Best Practice For Building Dags

Config

Config builders

Configs can be built through functions that can complete a "template" config with some parameters passed from the user

E.g.,

def get_kibot_returns_config(symbol: str) -> cfg.Config:
    """
    A template configuration for `get_kibot_returns_dag()`.
    """
    ...

Config builders can be nested.

You can use put nid_prefix in the DagBuilder constructor, since nid_prefix acts as a namespace to avoid nid collisions

DAG builders

DAG builder methods

DAG builders accept a Config and return a DAG
E.g.,

def get_kibot_returns_dag(config: cfg.Config, dag: dtf.DAG) -> dtf.DAG:
"""

Build a DAG (which in this case is a linear pipeline) for loading Kibot
data and generating processed returns.

The stages are:
- read Kibot price data
- compute returns
- resample returns (optional)
- zscore returns (optional)
- filter returns by ATH (optional)
- `config` must reference required stages and conform to specific node
  interfaces
"""

Some DAG builders can also add nodes to user-specified or inferred nodes (e.g., a unique sink node) of an existing DAG. Thus builders allow one to build a complex DAG by adding in multiple steps subgraphs of nodes.

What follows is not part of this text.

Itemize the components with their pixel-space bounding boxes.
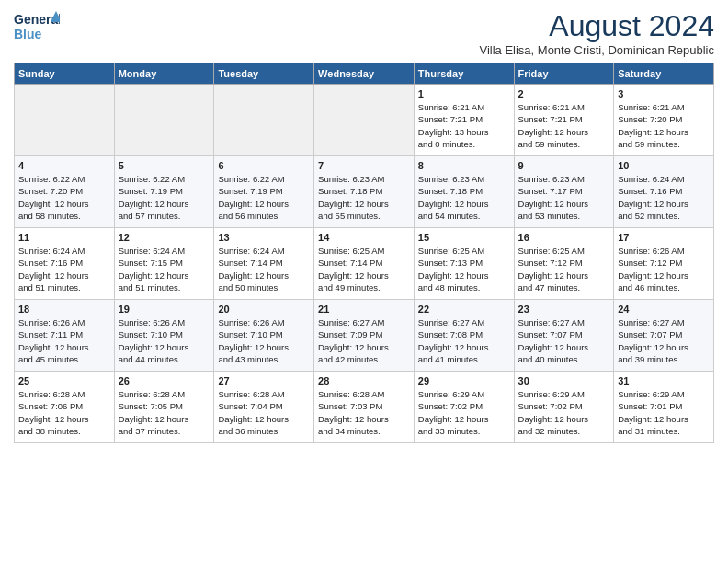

DAG builders give meaningful nid names to their nodes. Collisions in graphs built from multiple builders are avoided by the user through the judicious use of namespace-like nid prefixes.

DAG and Nodes

The DAG structure does not know about what data is exchanged between nodes.

Structural assumptions, e.g., column names, can and should be expressed through the config
dataflow/core.py does not impose any constraints on the type of data that can be exchanged
In practice (e.g., all concrete classes for nodes), we assume that pd.DataFrames are propagated

The DAG nodes are wrappers around Pandas dataframes

E.g., if a node receives a column multi-index dataframe (e.g., with multiple instruments and multiple features per instruments), the node should, assuming a well-defined DAG and config, know how to melt and pivot columns

Keeping `config` and `DagBuilder` in sync

Config asserts if a DagBuilder tries to access a hierarchical parameter that doesn't exist and reports a meaningful error of what the problem is
Config tracks what parameters are accessed by DagBuilder function
A method sanity_check is called after the DAG is completely built and reports a warning for all the parameters that were not used
This is mostly for a sanity check and debugging, so we don't assert

`DagBuilder` idiom

When we build DAGs we use DagBuilder that call a constructor from get_dag() with params from the get_config()

dag_builder = DagBuilder()
template_config = dag_builder.get_template_config()
## Complete the config.
config = template_config[...]
dag = dag_builder.get_dag(config)

Invariants

Nodes of the DAG propagate dataframes

Dataframes can be column multi-index to represent higher dimensionality datasets (e.g., multiple instruments, multiple features for each instrument)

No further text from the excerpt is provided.